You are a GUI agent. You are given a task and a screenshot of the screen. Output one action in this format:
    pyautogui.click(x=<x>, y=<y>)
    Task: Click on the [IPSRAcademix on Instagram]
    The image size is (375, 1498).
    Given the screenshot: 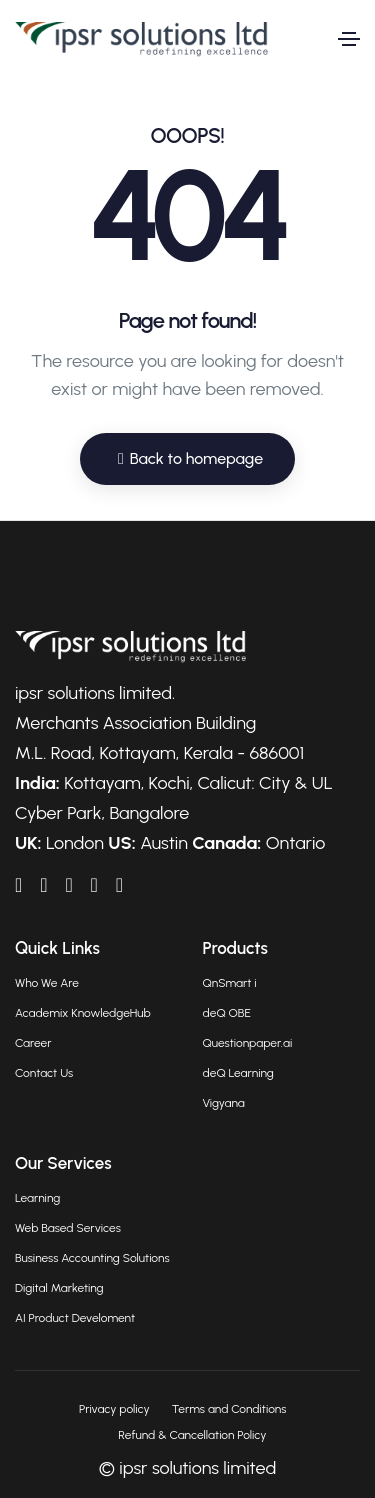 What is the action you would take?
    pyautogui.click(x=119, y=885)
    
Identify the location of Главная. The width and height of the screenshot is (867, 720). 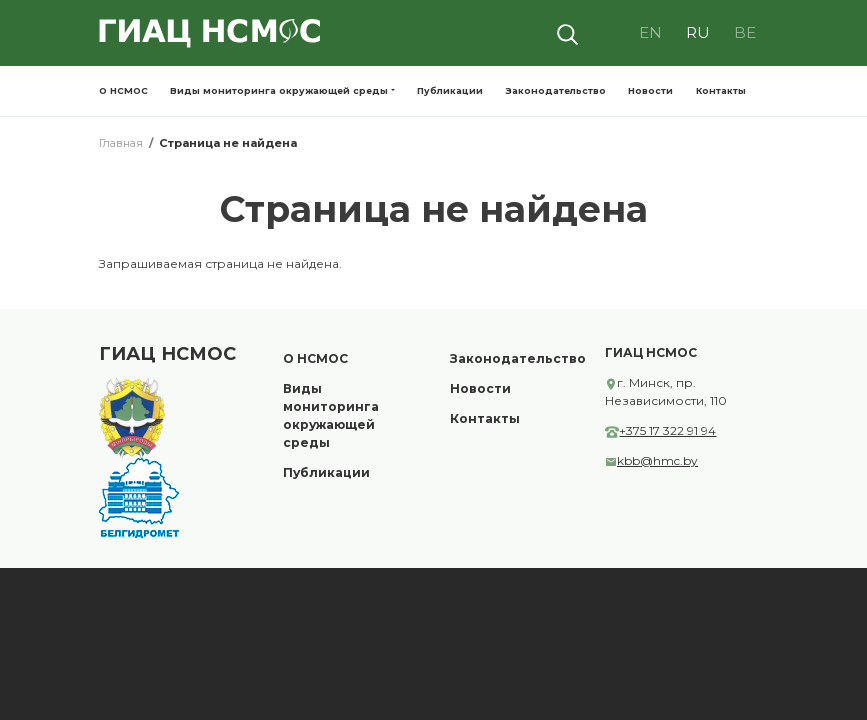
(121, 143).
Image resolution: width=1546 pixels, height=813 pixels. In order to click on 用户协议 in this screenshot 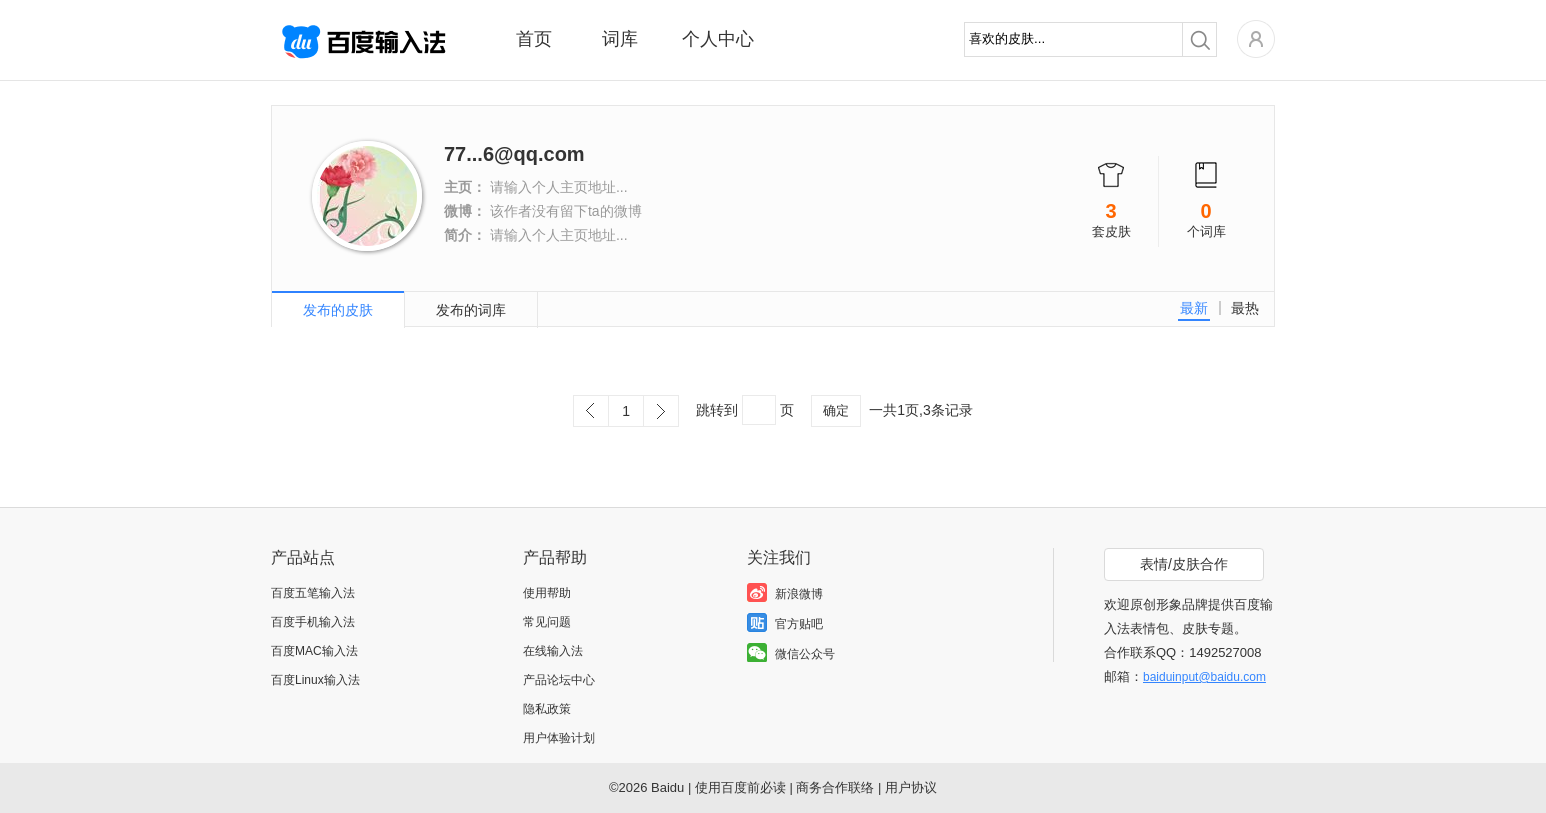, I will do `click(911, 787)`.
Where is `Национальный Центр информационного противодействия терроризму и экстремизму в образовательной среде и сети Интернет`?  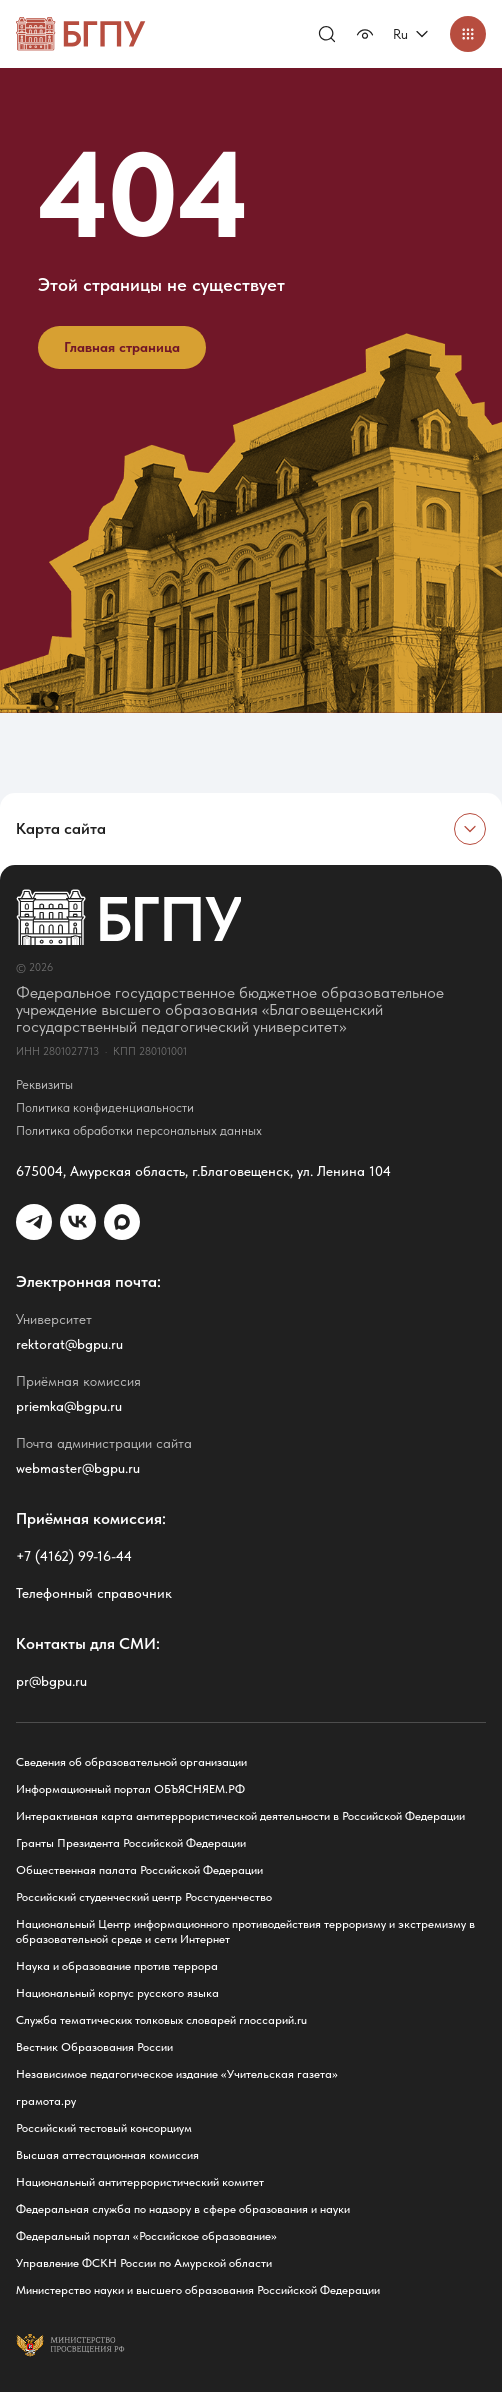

··········

▶ [What the task asks] Restate the listing word for word, but only from its first line through the line with "The image size is (375, 1498).", keeping both end lines.

▶ [Written response]
You are a GUI agent. You are given a task and a screenshot of the screen. Output one action in this format:
    pyautogui.click(x=<x>, y=<y>)
    Task: Click on the [IPSRAcademix on Instagram]
    The image size is (375, 1498).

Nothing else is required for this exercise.